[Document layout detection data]
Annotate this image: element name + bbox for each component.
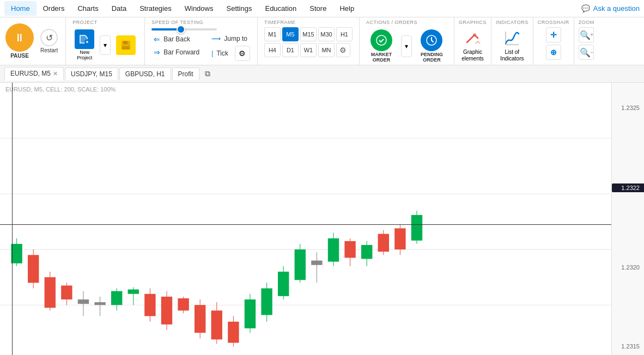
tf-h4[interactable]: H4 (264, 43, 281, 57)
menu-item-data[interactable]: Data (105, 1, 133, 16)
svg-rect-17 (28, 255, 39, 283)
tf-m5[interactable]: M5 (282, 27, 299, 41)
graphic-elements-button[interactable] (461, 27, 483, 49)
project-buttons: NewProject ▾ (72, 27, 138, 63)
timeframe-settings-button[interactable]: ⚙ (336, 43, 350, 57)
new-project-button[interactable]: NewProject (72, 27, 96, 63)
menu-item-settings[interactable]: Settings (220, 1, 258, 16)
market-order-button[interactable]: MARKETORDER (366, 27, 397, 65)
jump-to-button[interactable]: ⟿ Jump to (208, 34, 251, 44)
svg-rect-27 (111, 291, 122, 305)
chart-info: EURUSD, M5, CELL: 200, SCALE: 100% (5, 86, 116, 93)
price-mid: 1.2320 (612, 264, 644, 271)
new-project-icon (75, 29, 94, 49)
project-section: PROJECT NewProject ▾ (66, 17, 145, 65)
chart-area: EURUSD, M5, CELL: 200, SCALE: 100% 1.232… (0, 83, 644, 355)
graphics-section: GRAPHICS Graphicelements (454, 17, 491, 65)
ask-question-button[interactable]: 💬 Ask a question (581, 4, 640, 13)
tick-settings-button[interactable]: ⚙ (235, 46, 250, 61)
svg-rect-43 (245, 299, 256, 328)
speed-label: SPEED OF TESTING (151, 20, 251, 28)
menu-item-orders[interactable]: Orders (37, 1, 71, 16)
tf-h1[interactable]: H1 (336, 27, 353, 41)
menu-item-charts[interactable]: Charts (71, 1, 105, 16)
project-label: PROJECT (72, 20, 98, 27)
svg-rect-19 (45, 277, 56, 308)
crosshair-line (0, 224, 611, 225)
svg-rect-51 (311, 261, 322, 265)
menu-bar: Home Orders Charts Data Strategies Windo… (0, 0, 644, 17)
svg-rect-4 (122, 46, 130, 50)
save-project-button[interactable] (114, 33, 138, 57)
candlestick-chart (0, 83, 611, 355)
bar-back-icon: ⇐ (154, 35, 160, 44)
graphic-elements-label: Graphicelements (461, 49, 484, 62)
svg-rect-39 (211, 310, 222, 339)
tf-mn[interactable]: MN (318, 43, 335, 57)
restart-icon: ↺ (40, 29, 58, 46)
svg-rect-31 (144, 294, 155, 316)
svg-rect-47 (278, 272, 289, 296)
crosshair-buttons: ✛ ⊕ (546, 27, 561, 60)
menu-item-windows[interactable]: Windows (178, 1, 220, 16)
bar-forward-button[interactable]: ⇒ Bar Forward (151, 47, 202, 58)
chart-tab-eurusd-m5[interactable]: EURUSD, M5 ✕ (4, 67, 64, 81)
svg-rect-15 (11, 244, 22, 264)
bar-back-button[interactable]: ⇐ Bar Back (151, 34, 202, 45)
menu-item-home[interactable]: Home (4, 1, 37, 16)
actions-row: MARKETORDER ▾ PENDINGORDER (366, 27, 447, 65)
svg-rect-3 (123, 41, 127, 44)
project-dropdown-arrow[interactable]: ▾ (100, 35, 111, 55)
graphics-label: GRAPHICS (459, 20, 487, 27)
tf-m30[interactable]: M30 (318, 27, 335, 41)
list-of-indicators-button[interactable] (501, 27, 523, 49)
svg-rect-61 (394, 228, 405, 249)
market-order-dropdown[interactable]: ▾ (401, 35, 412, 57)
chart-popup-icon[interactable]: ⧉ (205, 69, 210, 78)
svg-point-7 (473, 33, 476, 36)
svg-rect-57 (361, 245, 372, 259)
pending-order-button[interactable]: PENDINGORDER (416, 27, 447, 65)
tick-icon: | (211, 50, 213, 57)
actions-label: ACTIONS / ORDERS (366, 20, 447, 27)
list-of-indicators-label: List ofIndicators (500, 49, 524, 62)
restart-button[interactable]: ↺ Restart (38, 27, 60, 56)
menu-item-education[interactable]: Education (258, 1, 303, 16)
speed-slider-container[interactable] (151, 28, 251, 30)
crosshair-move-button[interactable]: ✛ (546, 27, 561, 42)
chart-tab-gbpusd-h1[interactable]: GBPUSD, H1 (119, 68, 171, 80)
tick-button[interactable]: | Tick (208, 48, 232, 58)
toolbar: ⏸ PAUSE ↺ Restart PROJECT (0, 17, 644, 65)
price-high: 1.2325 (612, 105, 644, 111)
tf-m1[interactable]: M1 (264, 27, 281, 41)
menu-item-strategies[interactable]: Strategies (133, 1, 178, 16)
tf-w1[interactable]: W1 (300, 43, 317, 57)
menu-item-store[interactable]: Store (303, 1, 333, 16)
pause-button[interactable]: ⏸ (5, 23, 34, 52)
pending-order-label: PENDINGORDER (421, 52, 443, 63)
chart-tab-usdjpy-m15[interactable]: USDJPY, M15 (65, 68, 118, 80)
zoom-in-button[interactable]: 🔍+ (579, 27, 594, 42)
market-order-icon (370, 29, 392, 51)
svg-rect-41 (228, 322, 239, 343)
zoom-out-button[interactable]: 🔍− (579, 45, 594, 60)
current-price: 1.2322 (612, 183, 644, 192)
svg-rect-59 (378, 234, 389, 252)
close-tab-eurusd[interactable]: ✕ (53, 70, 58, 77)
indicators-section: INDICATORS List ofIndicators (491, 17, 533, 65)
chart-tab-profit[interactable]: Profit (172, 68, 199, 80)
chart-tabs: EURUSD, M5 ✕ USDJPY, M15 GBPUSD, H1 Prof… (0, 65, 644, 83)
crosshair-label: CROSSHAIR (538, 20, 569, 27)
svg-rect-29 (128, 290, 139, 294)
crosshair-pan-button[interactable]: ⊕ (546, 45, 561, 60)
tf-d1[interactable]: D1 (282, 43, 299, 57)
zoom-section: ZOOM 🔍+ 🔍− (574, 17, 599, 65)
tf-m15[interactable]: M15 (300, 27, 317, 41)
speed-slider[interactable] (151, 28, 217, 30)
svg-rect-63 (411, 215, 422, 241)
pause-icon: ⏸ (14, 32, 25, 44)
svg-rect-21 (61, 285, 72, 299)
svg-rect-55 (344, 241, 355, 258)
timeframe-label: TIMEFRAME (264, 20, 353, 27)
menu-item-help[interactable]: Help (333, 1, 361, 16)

** WHAT YOU SHOULD DO **
Write out the data above in full and exactly, but not the pictures.

** YOUR SOLUTION **
Annotate this image: element name + bbox for each component.
tf-h4[interactable]: H4 (264, 43, 281, 57)
menu-item-data[interactable]: Data (105, 1, 133, 16)
svg-rect-17 (28, 255, 39, 283)
tf-m5[interactable]: M5 (282, 27, 299, 41)
graphic-elements-button[interactable] (461, 27, 483, 49)
project-buttons: NewProject ▾ (72, 27, 138, 63)
timeframe-settings-button[interactable]: ⚙ (336, 43, 350, 57)
new-project-button[interactable]: NewProject (72, 27, 96, 63)
menu-item-settings[interactable]: Settings (220, 1, 258, 16)
market-order-button[interactable]: MARKETORDER (366, 27, 397, 65)
jump-to-button[interactable]: ⟿ Jump to (208, 34, 251, 44)
svg-rect-27 (111, 291, 122, 305)
chart-info: EURUSD, M5, CELL: 200, SCALE: 100% (5, 86, 116, 93)
price-mid: 1.2320 (612, 264, 644, 271)
new-project-icon (75, 29, 94, 49)
project-section: PROJECT NewProject ▾ (66, 17, 145, 65)
chart-area: EURUSD, M5, CELL: 200, SCALE: 100% 1.232… (0, 83, 644, 355)
graphics-section: GRAPHICS Graphicelements (454, 17, 491, 65)
ask-question-button[interactable]: 💬 Ask a question (581, 4, 640, 13)
tick-settings-button[interactable]: ⚙ (235, 46, 250, 61)
svg-rect-43 (245, 299, 256, 328)
speed-label: SPEED OF TESTING (151, 20, 251, 28)
menu-item-orders[interactable]: Orders (37, 1, 71, 16)
tf-h1[interactable]: H1 (336, 27, 353, 41)
menu-item-charts[interactable]: Charts (71, 1, 105, 16)
project-label: PROJECT (72, 20, 98, 27)
svg-rect-19 (45, 277, 56, 308)
crosshair-line (0, 224, 611, 225)
svg-rect-51 (311, 261, 322, 265)
menu-bar: Home Orders Charts Data Strategies Windo… (0, 0, 644, 17)
svg-rect-4 (122, 46, 130, 50)
save-project-button[interactable] (114, 33, 138, 57)
candlestick-chart (0, 83, 611, 355)
bar-back-icon: ⇐ (154, 35, 160, 44)
graphic-elements-label: Graphicelements (461, 49, 484, 62)
svg-rect-39 (211, 310, 222, 339)
tf-mn[interactable]: MN (318, 43, 335, 57)
restart-icon: ↺ (40, 29, 58, 46)
svg-rect-31 (144, 294, 155, 316)
svg-rect-47 (278, 272, 289, 296)
crosshair-buttons: ✛ ⊕ (546, 27, 561, 60)
menu-item-windows[interactable]: Windows (178, 1, 220, 16)
bar-forward-button[interactable]: ⇒ Bar Forward (151, 47, 202, 58)
chart-tab-eurusd-m5[interactable]: EURUSD, M5 ✕ (4, 67, 64, 81)
svg-rect-15 (11, 244, 22, 264)
bar-back-button[interactable]: ⇐ Bar Back (151, 34, 202, 45)
menu-item-home[interactable]: Home (4, 1, 37, 16)
actions-row: MARKETORDER ▾ PENDINGORDER (366, 27, 447, 65)
svg-rect-3 (123, 41, 127, 44)
project-dropdown-arrow[interactable]: ▾ (100, 35, 111, 55)
graphics-label: GRAPHICS (459, 20, 487, 27)
tf-m30[interactable]: M30 (318, 27, 335, 41)
list-of-indicators-button[interactable] (501, 27, 523, 49)
svg-rect-61 (394, 228, 405, 249)
market-order-dropdown[interactable]: ▾ (401, 35, 412, 57)
chart-popup-icon[interactable]: ⧉ (205, 69, 210, 78)
svg-point-7 (473, 33, 476, 36)
svg-rect-57 (361, 245, 372, 259)
pending-order-button[interactable]: PENDINGORDER (416, 27, 447, 65)
tick-icon: | (211, 50, 213, 57)
actions-label: ACTIONS / ORDERS (366, 20, 447, 27)
list-of-indicators-label: List ofIndicators (500, 49, 524, 62)
restart-button[interactable]: ↺ Restart (38, 27, 60, 56)
menu-item-education[interactable]: Education (258, 1, 303, 16)
speed-slider-container[interactable] (151, 28, 251, 30)
crosshair-move-button[interactable]: ✛ (546, 27, 561, 42)
chart-tab-gbpusd-h1[interactable]: GBPUSD, H1 (119, 68, 171, 80)
tick-button[interactable]: | Tick (208, 48, 232, 58)
toolbar: ⏸ PAUSE ↺ Restart PROJECT (0, 17, 644, 65)
price-high: 1.2325 (612, 105, 644, 111)
tf-m1[interactable]: M1 (264, 27, 281, 41)
menu-item-strategies[interactable]: Strategies (133, 1, 178, 16)
tf-w1[interactable]: W1 (300, 43, 317, 57)
menu-item-store[interactable]: Store (303, 1, 333, 16)
pause-button[interactable]: ⏸ (5, 23, 34, 52)
pending-order-label: PENDINGORDER (421, 52, 443, 63)
chart-tab-usdjpy-m15[interactable]: USDJPY, M15 (65, 68, 118, 80)
zoom-in-button[interactable]: 🔍+ (579, 27, 594, 42)
market-order-icon (370, 29, 392, 51)
svg-rect-41 (228, 322, 239, 343)
zoom-out-button[interactable]: 🔍− (579, 45, 594, 60)
current-price: 1.2322 (612, 183, 644, 192)
svg-rect-59 (378, 234, 389, 252)
close-tab-eurusd[interactable]: ✕ (53, 70, 58, 77)
indicators-section: INDICATORS List ofIndicators (491, 17, 533, 65)
chart-tab-profit[interactable]: Profit (172, 68, 199, 80)
chart-tabs: EURUSD, M5 ✕ USDJPY, M15 GBPUSD, H1 Prof… (0, 65, 644, 83)
crosshair-label: CROSSHAIR (538, 20, 569, 27)
svg-rect-29 (128, 290, 139, 294)
crosshair-pan-button[interactable]: ⊕ (546, 45, 561, 60)
tf-d1[interactable]: D1 (282, 43, 299, 57)
zoom-section: ZOOM 🔍+ 🔍− (574, 17, 599, 65)
tf-m15[interactable]: M15 (300, 27, 317, 41)
speed-slider[interactable] (151, 28, 217, 30)
svg-rect-63 (411, 215, 422, 241)
pause-icon: ⏸ (14, 32, 25, 44)
svg-rect-21 (61, 285, 72, 299)
svg-rect-55 (344, 241, 355, 258)
timeframe-label: TIMEFRAME (264, 20, 353, 27)
menu-item-help[interactable]: Help (333, 1, 361, 16)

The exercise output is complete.